Boko Haram has been one of the world's deadliest militant groups over the past decade, kidnapping and killing tens of thousands of civilians across northeast Nigeria and beyond.
The Islamic State-linked sect, whose name roughly translates to "Western education is a sin," achieved worldwide infamy after it kidnapped 274 female high school students from the town of Chibok in April 2014.
This spurred the #BringBackOurGirls campaign — backed by Michelle Obama, Ellen Degeneres, Dwayne Johnson and other celebrities.
Some of those girls were released years later, but thousands of other abductees who didn't make the headlines remain missing.
Many of those who weren't enslaved as "wives" and raped are believed to have been used as human bombs — strapped with explosives and sent into crowded markets to cause carnage.

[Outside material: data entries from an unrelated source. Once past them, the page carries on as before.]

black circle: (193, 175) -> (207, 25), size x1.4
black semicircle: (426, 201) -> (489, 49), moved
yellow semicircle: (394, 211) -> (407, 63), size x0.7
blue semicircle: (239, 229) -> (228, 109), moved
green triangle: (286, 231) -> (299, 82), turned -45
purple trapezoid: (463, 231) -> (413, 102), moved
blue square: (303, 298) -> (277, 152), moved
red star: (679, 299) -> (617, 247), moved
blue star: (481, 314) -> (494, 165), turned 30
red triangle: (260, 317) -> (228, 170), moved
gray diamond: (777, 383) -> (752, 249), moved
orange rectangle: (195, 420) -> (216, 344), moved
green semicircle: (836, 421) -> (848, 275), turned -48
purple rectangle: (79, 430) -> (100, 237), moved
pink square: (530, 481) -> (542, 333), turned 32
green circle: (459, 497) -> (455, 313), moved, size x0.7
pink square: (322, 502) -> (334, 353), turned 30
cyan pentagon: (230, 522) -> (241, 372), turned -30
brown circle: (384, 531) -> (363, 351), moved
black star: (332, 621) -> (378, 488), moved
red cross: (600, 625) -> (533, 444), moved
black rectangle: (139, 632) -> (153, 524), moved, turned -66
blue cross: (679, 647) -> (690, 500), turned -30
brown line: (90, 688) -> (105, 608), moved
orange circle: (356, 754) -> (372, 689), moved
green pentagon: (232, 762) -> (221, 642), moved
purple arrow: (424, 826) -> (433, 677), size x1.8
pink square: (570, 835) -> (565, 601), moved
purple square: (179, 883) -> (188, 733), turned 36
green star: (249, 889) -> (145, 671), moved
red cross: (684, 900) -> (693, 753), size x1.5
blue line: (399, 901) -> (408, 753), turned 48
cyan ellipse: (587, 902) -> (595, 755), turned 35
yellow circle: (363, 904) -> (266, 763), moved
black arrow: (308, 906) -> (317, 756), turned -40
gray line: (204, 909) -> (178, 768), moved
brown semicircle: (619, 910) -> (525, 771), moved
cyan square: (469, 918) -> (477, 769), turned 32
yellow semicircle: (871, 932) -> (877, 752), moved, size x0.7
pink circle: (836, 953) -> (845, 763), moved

Boko Haram has been involved in some 30,000 killings over the past decade, according to figures from the Council on Foreign Relations, a Washington-based think tank.
Boko Haram was founded in 2002 by a charismatic, radical cleric named Mohammed Yusuf, who gained support by speaking out against the rampant corruption and inequality in oil-rich Nigeria.
While Yusuf advocated an extreme Islamist ideology, Boko Haram didn't start using violence as a regular tactic until 2009.
The turning point came that July when clashes between the group and security forces left 800 people dead, including dozens of police officers.
In an attempt to quell the uprising, Nigerian law enforcement and military personnel carried out the extrajudicial killings of several prominent Boko Haram figures, including Yusuf, according to Human Rights Watch and others.
This allowed a new leader named Abubakar Shekau to take control, and under his rule Boko Haram adopted a strategy of extreme violence.
It has killed Muslims and non-Muslims with impunity, used children as human bombs, burned villages and kidnapped thousands of men, women and children.
Boko Haram was deemed the world's deadliest terror group in 2015 — killing more people than the Islamic State that year.
The U.S. dispatched drones and aircraft to look for abductees, and has sent personnel to train Nigerian troops. However, President Barack Obama refused to sell aircraft to the country because of human rights concerns.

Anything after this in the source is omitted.